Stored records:
---*---

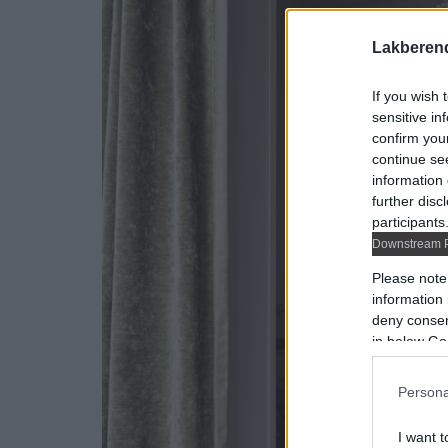
Lakberen
If you wish 
sensitive in
confirm you
continue se
information 
further disc
participants
Downstream P
Please note
information 
deny consent
in below Go
Persona
I want t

---*---

» Task prompt:
Return the line that contains "continue se" along with every line after it through the end of the entries, exactly, adding nothing.

» Problem solution:
continue se
information 
further disc
participants
Downstream P
Please note
information 
deny consent
in below Go
Persona
I want t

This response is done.